Description
This article describes how to identify the current FortiGuard packages version that being used by all the managed devices.
Example:
The AntiVirus engine version, IPS engine version, ISDB version and etc.
Scope
FortiManager 7.2 & FortiGate.
Solution
1) In order for FortiManager to obtain and store the managed device's package version information like FortiGate, it is mandatory for FortiGate to point to FortiManager for the update request with server-type 'update'.
For the configuration guide, refer to the following article:
2) Log into FortiManager GUI -> FortiGuard -> Package Management -> Service Status, select All 'ADOMs' and select By Package button.
Example as follows:
3) To see more granular information such as per package per version per device, it is possible to 'double-click' on the column Installed Devices on that target package information which will lead to another page to list out all the currently running versions for that target package with all the corresponding devices.
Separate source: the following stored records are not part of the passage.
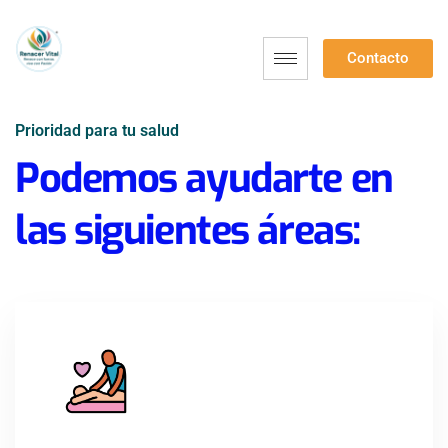
Contacto
Prioridad para tu salud
Podemos ayudarte en
las siguientes áreas: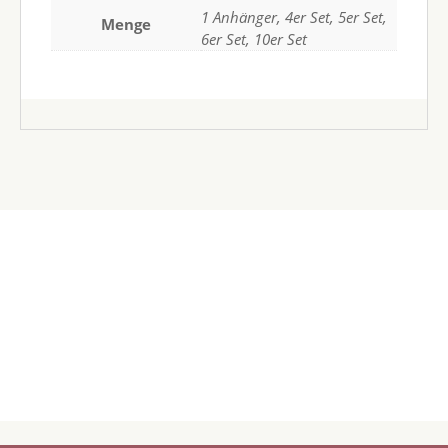
1 Anhänger, 4er Set, 5er Set,
Menge
6er Set, 10er Set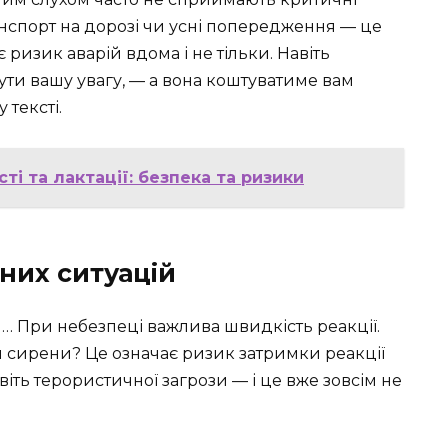
анспорт на дорозі чи усні попередження — це
 ризик аварій вдома і не тільки. Навіть
ути вашу увагу, — а вона коштуватиме вам
 тексті.
сті та лактації: безпека та ризики
них ситуацій
 При небезпеці важлива швидкість реакції.
 сирени? Це означає ризик затримки реакції
авіть терористичної загрози — і це вже зовсім не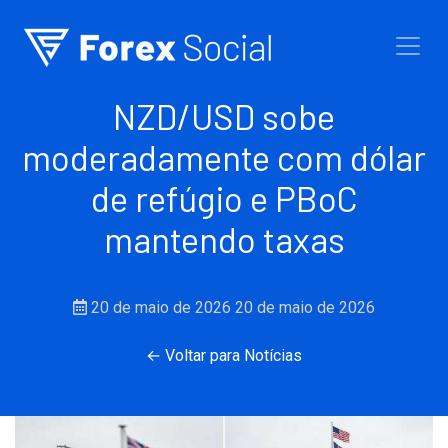
Ir para o conteúdo
NZD/USD sobe
moderadamente com dólar
de refúgio e PBoC
mantendo taxas
20 de maio de 2026
20 de maio de 2026
← Voltar para Notícias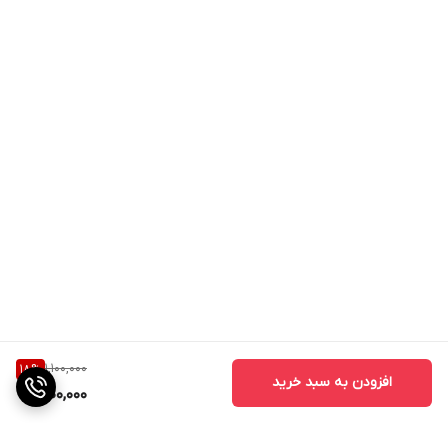
1,100,000
18
%
افزودن به سبد خرید
900,000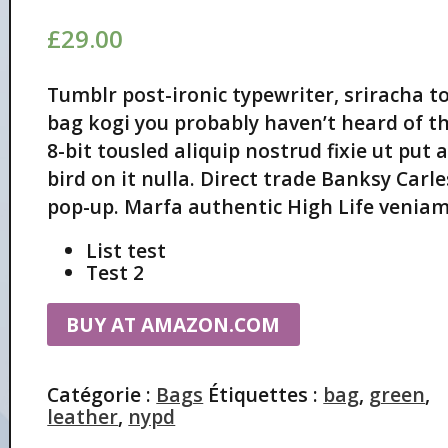
sur 5
£
29.00
basé
sur
notation
Tumblr post-ironic typewriter, sriracha t
s client
bag kogi you probably haven’t heard of 
8-bit tousled aliquip nostrud fixie ut put 
bird on it nulla. Direct trade Banksy Carle
pop-up. Marfa authentic High Life veniam
List test
Test 2
BUY AT AMAZON.COM
Catégorie :
Bags
Étiquettes :
bag
,
green
,
leather
,
nypd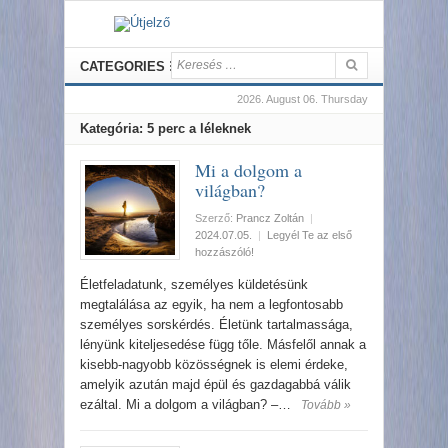
CATEGORIES
2026. August 06. Thursday
Kategória: 5 perc a léleknek
Mi a dolgom a
világban?
Szerző:
Prancz Zoltán
|
2024.07.05.
|
Legyél Te az első
hozzászóló!
Életfeladatunk, személyes küldetésünk
megtalálása az egyik, ha nem a legfontosabb
személyes sorskérdés. Életünk tartalmassága,
lényünk kiteljesedése függ tőle. Másfelől annak a
kisebb-nagyobb közösségnek is elemi érdeke,
amelyik azután majd épül és gazdagabbá válik
ezáltal. Mi a dolgom a világban? –…
Tovább »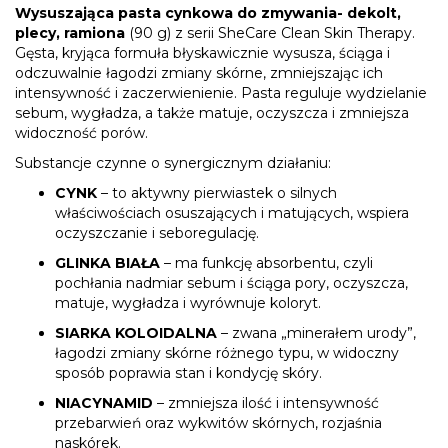
Wysuszająca pasta cynkowa do zmywania- dekolt,
plecy, ramiona
(90 g) z serii SheCare Clean Skin Therapy.
Gęsta, kryjąca formuła błyskawicznie wysusza, ściąga i
odczuwalnie łagodzi zmiany skórne, zmniejszając ich
intensywność i zaczerwienienie. Pasta reguluje wydzielanie
sebum, wygładza, a także matuje, oczyszcza i zmniejsza
widoczność porów.
Substancje czynne o synergicznym działaniu:
CYNK
– to aktywny pierwiastek o silnych
właściwościach osuszających i matujących, wspiera
oczyszczanie i seboregulację.
GLINKA BIAŁA
– ma funkcję absorbentu, czyli
pochłania nadmiar sebum i ściąga pory, oczyszcza,
matuje, wygładza i wyrównuje koloryt.
SIARKA KOLOIDALNA
– zwana „minerałem urody”,
łagodzi zmiany skórne różnego typu, w widoczny
sposób poprawia stan i kondycję skóry.
NIACYNAMID
– zmniejsza ilość i intensywność
przebarwień oraz wykwitów skórnych, rozjaśnia
naskórek.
For example here, look at the AV Engine package 06004000AVEN02800 which all of the current running AntiVirus Engine versions will be listed.
With all the listed version information as a reference, it is possible to plan to upgrade accordingly to the target version to fix certain CVEs or vulnerabilities on the vulnerable AntiVirus engine.
For example, CVE-2022-26122 will require the AntiVirus engine to be upgraded to version 6.00169 or above.